[Extracted records]
-=-=-=-=-

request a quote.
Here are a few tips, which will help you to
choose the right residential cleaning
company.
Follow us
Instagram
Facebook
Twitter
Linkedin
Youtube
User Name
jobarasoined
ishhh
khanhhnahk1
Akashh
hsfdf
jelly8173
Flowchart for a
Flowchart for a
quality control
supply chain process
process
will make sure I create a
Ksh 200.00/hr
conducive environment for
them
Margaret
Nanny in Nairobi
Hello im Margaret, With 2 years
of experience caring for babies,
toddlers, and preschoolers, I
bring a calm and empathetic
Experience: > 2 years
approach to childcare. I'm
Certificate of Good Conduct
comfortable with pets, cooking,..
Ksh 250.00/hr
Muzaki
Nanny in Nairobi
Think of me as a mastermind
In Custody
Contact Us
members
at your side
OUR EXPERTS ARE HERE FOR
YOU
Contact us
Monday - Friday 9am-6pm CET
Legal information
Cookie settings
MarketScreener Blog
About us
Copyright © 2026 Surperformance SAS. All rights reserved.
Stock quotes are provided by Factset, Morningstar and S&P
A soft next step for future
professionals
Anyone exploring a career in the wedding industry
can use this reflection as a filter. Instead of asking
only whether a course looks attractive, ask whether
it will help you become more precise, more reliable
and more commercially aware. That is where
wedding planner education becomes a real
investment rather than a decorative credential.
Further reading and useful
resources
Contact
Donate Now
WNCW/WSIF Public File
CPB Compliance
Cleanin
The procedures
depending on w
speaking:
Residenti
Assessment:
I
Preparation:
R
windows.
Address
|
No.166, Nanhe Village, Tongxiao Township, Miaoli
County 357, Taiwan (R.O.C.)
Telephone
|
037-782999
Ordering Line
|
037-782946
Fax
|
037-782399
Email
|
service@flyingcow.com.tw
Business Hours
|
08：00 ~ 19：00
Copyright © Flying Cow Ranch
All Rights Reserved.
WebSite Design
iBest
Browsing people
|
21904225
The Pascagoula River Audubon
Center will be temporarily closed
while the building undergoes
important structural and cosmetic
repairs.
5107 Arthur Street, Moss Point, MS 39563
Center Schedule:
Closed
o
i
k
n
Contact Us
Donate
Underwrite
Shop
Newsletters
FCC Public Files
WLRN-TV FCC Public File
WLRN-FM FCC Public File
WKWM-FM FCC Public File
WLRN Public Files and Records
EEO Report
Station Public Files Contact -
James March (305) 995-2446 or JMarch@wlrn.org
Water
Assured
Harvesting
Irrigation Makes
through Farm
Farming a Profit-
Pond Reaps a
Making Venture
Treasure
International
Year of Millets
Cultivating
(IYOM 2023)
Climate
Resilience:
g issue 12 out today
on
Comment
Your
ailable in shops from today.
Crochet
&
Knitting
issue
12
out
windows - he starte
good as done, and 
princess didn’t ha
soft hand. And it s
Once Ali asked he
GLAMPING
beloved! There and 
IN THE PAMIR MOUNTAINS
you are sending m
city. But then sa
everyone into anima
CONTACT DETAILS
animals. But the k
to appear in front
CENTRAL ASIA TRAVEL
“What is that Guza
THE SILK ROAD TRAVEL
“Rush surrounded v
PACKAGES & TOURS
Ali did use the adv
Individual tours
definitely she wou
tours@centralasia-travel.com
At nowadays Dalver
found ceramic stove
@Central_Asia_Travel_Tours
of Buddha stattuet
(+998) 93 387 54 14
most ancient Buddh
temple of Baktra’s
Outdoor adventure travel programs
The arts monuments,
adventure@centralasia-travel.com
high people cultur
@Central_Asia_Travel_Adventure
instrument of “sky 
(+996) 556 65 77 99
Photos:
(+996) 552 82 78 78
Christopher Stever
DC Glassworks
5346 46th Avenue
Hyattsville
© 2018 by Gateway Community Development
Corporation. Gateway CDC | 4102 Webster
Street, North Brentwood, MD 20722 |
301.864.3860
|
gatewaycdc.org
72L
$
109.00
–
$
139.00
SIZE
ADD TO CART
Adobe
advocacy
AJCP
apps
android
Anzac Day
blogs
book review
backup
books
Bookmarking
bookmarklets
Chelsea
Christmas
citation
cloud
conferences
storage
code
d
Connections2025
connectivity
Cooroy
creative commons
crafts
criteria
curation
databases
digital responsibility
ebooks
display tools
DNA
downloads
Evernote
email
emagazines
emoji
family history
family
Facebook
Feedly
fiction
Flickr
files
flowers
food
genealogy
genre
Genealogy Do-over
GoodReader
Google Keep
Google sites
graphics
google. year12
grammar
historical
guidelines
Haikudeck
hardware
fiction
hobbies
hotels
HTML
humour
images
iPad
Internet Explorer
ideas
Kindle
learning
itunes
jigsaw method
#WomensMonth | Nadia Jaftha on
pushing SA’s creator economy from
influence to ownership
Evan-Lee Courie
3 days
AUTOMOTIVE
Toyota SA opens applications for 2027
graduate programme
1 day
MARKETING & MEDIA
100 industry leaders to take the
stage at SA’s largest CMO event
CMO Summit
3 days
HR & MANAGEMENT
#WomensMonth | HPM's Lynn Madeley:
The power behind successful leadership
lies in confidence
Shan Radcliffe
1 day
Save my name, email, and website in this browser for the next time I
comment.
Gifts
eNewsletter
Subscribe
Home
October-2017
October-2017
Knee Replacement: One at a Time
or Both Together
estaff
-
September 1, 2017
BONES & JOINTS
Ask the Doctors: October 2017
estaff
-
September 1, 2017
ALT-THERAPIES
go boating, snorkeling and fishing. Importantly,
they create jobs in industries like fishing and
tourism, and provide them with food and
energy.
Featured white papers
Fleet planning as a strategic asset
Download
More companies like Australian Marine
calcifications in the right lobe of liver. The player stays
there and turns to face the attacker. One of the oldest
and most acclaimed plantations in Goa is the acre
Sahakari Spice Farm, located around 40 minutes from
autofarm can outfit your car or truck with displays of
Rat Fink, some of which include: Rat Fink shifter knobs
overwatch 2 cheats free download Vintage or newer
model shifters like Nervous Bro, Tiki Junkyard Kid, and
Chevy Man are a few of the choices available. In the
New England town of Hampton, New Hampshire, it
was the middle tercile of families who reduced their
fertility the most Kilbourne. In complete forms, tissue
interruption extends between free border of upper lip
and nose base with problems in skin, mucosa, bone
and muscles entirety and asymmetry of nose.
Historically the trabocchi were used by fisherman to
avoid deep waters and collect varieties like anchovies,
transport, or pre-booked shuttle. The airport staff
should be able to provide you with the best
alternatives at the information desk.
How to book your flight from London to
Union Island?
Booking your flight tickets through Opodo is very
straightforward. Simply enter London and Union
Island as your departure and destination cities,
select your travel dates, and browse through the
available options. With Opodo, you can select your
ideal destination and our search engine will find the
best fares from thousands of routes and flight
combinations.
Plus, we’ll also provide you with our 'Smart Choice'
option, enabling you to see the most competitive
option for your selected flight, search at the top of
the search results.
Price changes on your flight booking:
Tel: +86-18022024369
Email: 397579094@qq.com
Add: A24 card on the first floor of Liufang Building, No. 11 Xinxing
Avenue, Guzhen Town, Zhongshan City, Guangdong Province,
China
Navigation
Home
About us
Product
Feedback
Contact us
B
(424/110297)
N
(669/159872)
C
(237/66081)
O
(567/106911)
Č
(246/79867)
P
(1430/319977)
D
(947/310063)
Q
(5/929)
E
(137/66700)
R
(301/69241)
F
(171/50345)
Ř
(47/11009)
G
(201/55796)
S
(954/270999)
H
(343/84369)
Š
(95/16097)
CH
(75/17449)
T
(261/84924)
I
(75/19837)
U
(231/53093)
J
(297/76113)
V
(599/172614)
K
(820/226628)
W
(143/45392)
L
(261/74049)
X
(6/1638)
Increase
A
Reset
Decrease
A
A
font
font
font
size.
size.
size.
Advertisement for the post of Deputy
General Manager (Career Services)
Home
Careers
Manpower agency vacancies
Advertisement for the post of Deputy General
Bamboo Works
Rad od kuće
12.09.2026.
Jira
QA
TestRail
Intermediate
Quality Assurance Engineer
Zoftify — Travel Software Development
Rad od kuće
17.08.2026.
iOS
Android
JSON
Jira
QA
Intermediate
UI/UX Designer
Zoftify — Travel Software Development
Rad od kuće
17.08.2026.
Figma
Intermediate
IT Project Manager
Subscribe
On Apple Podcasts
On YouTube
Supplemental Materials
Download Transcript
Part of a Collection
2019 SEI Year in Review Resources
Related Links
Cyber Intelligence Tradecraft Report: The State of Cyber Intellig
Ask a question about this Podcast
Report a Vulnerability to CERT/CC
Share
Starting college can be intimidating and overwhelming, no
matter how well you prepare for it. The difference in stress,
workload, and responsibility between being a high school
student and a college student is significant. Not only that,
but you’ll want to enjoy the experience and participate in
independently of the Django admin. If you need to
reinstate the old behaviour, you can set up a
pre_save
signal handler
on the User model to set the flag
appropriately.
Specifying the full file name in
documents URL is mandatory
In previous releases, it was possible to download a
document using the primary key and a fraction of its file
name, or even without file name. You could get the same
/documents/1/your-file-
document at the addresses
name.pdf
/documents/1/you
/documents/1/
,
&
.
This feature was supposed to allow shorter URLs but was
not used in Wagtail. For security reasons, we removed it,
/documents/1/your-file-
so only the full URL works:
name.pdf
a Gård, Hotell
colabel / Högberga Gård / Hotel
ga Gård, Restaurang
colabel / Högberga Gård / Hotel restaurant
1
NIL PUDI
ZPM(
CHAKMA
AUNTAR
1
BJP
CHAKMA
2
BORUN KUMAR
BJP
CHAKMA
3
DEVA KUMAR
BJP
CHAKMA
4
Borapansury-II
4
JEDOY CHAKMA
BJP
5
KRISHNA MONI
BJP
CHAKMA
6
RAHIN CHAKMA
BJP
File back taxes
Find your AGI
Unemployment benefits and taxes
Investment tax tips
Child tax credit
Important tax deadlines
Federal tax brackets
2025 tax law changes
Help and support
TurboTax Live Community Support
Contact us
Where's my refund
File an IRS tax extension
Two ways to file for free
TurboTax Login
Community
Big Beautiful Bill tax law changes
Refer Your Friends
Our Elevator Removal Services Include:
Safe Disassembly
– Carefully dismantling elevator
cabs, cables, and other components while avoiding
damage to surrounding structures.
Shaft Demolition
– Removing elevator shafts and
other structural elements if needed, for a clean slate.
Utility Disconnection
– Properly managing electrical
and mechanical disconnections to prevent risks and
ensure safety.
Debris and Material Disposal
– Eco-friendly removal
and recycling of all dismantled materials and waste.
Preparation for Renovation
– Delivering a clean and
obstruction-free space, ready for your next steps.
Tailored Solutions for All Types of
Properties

-=-=-=-=-

-- PROBLEM DETAILS --
All lines above that include the word "model" must be copied into the answer.

-- REPLY TO THE EXERCISE --
model shifters like Nervous Bro, Tiki Junkyard Kid, and
on the User model to set the flag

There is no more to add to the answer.